Sperm morphology can't predict intrauterine insemination pregnancy rate

Mounting evidence suggests that the appearance of sperm has little to do with its function.

Intrauterine insemination is less invasive and less expensive than other forms of assisted reproductive technology; thus, it is often used as first-line treatment for couples with male factor or unexplained infertility. Many couples in which the man has poor sperm morphology are often directed to undergo more extensive fertility treatments on the assumption that IUI would not achieve successful impregnation. This may be poor advice, according to Phoebe M. Hughes, MD, a resident in obstetrics and gynecology at the Mayo Clinic, Rochester, MN.

Investigators found no differences in pregnancy outcomes for the three Strict categories (<4%, 4-9%, >9%) and the two WHO morphology categories (<30% and ≥30%).

"We had a large proportion of abnormal sperm, with nearly half of the patients falling in the poor prognosis (<4%) group," Dr. Hughes noted.

In spite of statistically significant differences in total motile sperm/insemination by both the Strict and WHO categories and significant differences in percentage of motile sperm by the WHO categories, little difference in pregnancy outcome was observed.

"These data suggest that sperm morphology, as assessed by either criterion, does not affect IUI clinical pregnancy rate," Dr. Hughes said. "One reason morphology may not be predictive of IUI outcome is the fact that Strict morphology analysis has become too strict over time.
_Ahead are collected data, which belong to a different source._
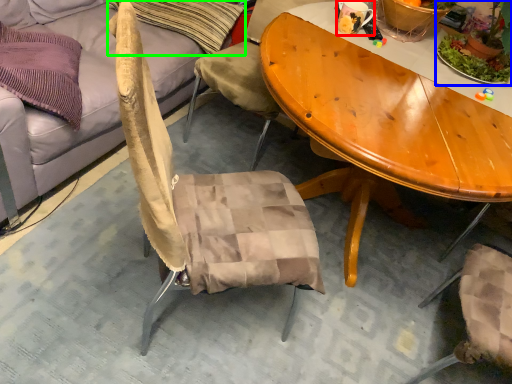 Question: Based on their relative distances, which object is farther from coffee cup (highlighted by a red box)? Choose from houseplant (highlighted by a blue box) and pillow (highlighted by a green box).

Choices:
 (A) houseplant
 (B) pillow

Answer: (B) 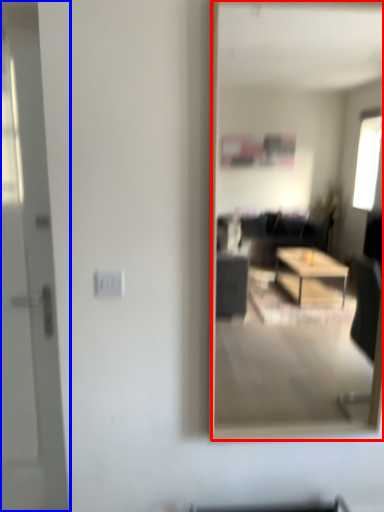 Question: Which point is closer to the camera, mirror (highlighted by a red box) or door (highlighted by a blue box)?

Choices:
 (A) mirror
 (B) door

Answer: (A) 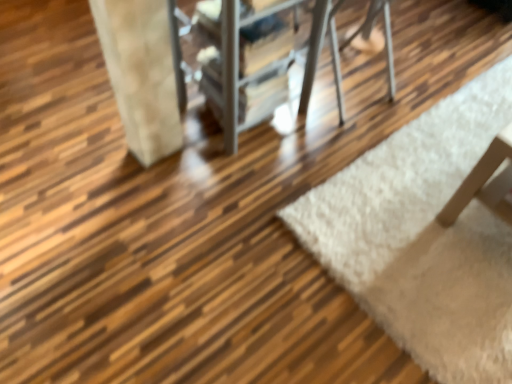 Question: Considering the relative sizes of white fluffy rug at lower right and metallic silver chair at center in the image provided, is white fluffy rug at lower right shorter than metallic silver chair at center?

Choices:
 (A) yes
 (B) no

Answer: (A)

Question: Does white fluffy rug at lower right have a smaller size compared to metallic silver chair at center?

Choices:
 (A) no
 (B) yes

Answer: (B)

Question: From a real-world perspective, does white fluffy rug at lower right stand above metallic silver chair at center?

Choices:
 (A) yes
 (B) no

Answer: (B)

Question: Does white fluffy rug at lower right appear on the left side of metallic silver chair at center?

Choices:
 (A) no
 (B) yes

Answer: (A)

Question: From a real-world perspective, does white fluffy rug at lower right sit lower than metallic silver chair at center?

Choices:
 (A) yes
 (B) no

Answer: (A)

Question: Is white fluffy rug at lower right touching metallic silver chair at center?

Choices:
 (A) no
 (B) yes

Answer: (A)

Question: Is white fluffy rug at lower right a part of metallic silver chair at center?

Choices:
 (A) no
 (B) yes

Answer: (A)

Question: From the image's perspective, is metallic silver chair at center under white fluffy rug at lower right?

Choices:
 (A) yes
 (B) no

Answer: (B)

Question: From the image's perspective, is metallic silver chair at center on white fluffy rug at lower right?

Choices:
 (A) no
 (B) yes

Answer: (B)

Question: Is metallic silver chair at center not near white fluffy rug at lower right?

Choices:
 (A) no
 (B) yes

Answer: (A)

Question: Is metallic silver chair at center not within white fluffy rug at lower right?

Choices:
 (A) no
 (B) yes

Answer: (B)

Question: Is metallic silver chair at center smaller than white fluffy rug at lower right?

Choices:
 (A) no
 (B) yes

Answer: (A)

Question: Is metallic silver chair at center bigger or smaller than white fluffy rug at lower right?

Choices:
 (A) small
 (B) big

Answer: (B) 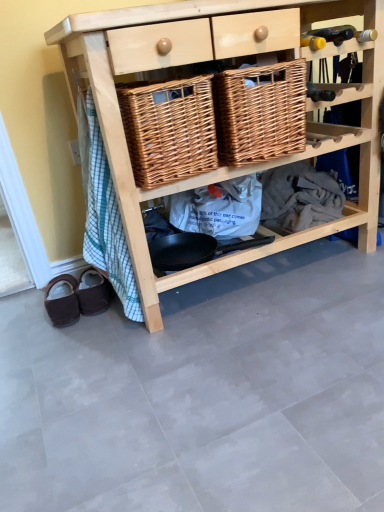 Question: Is brown suede mule at lower left, which is counted as the second footwear, starting from the left, positioned beyond the bounds of woven brown basket at center, the first basket viewed from the right?

Choices:
 (A) yes
 (B) no

Answer: (A)

Question: Can you confirm if brown suede mule at lower left, which is counted as the second footwear, starting from the left, is positioned to the right of woven brown basket at center, the first basket viewed from the right?

Choices:
 (A) no
 (B) yes

Answer: (A)

Question: From a real-world perspective, is brown suede mule at lower left, which is counted as the first footwear, starting from the right, physically below woven brown basket at center, the first basket viewed from the right?

Choices:
 (A) no
 (B) yes

Answer: (B)

Question: Is brown suede mule at lower left, which is counted as the second footwear, starting from the left, facing away from woven brown basket at center, the first basket viewed from the right?

Choices:
 (A) yes
 (B) no

Answer: (B)

Question: Is brown suede mule at lower left, which is counted as the second footwear, starting from the left, at the left side of woven brown basket at center, acting as the second basket starting from the left?

Choices:
 (A) no
 (B) yes

Answer: (B)

Question: Does brown suede mule at lower left, which is counted as the first footwear, starting from the right, have a greater width compared to woven brown basket at center, the first basket viewed from the right?

Choices:
 (A) yes
 (B) no

Answer: (B)

Question: Is natural wood shelf at center surrounded by brown suede slippers at lower left, the second footwear from the right?

Choices:
 (A) yes
 (B) no

Answer: (B)

Question: From the image's perspective, is brown suede slippers at lower left, the second footwear from the right, above natural wood shelf at center?

Choices:
 (A) no
 (B) yes

Answer: (A)

Question: Can you confirm if brown suede slippers at lower left, which is the 1th footwear in left-to-right order, is positioned to the left of natural wood shelf at center?

Choices:
 (A) yes
 (B) no

Answer: (A)

Question: Is brown suede slippers at lower left, the second footwear from the right, to the right of natural wood shelf at center from the viewer's perspective?

Choices:
 (A) no
 (B) yes

Answer: (A)

Question: Is brown suede slippers at lower left, which is the 1th footwear in left-to-right order, looking in the opposite direction of natural wood shelf at center?

Choices:
 (A) yes
 (B) no

Answer: (B)

Question: Is brown suede slippers at lower left, the second footwear from the right, smaller than natural wood shelf at center?

Choices:
 (A) yes
 (B) no

Answer: (A)

Question: Is brown suede mule at lower left, which is counted as the second footwear, starting from the left, bigger than brown suede slippers at lower left, the second footwear from the right?

Choices:
 (A) no
 (B) yes

Answer: (A) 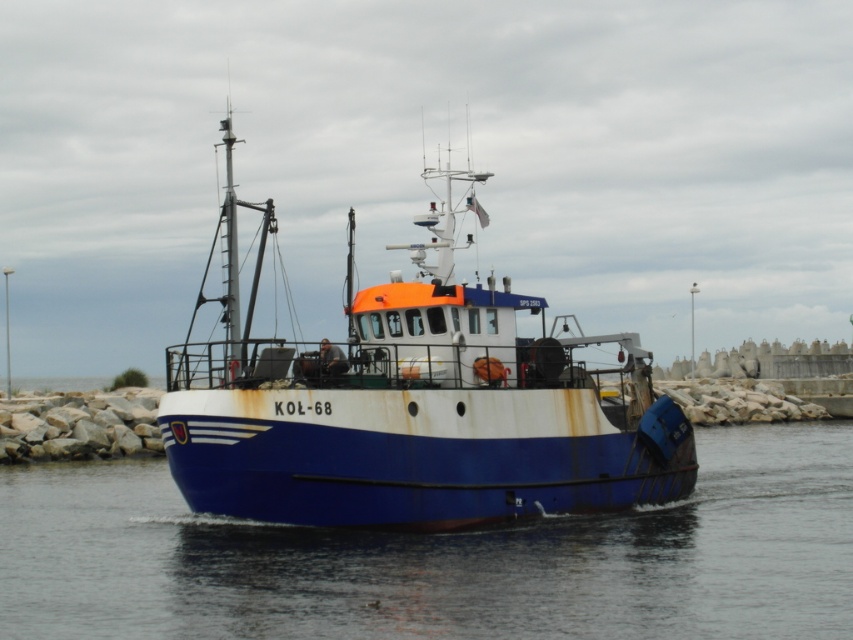 Can you confirm if blue smooth water at center is positioned to the right of rusty metal boat at center?

Indeed, blue smooth water at center is positioned on the right side of rusty metal boat at center.

Who is more distant from viewer, (x=309, y=598) or (x=305, y=444)?

Point (x=305, y=444)

What do you see at coordinates (442, 557) in the screenshot? I see `blue smooth water at center` at bounding box center [442, 557].

This screenshot has height=640, width=853. Find the location of `blue smooth water at center`. blue smooth water at center is located at coordinates (442, 557).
Others have demonstrated this, and it leads to overdiagnosis. Thus, the predictive value of morphology is lost as the number of patients with an abnormal morphology reading increases.

"Meanwhile, our conclusion is that IUI is a simple and cost-effective method of assisted reproductive technology. The recommendation of whether or not to attempt this [procedure] based on sperm morphology assumes that the probability of achieving a successful pregnancy would be small using sperm with poor morphology. These data, however, reveal that acceptable pregnancy rates can be achieved even with poor morphology."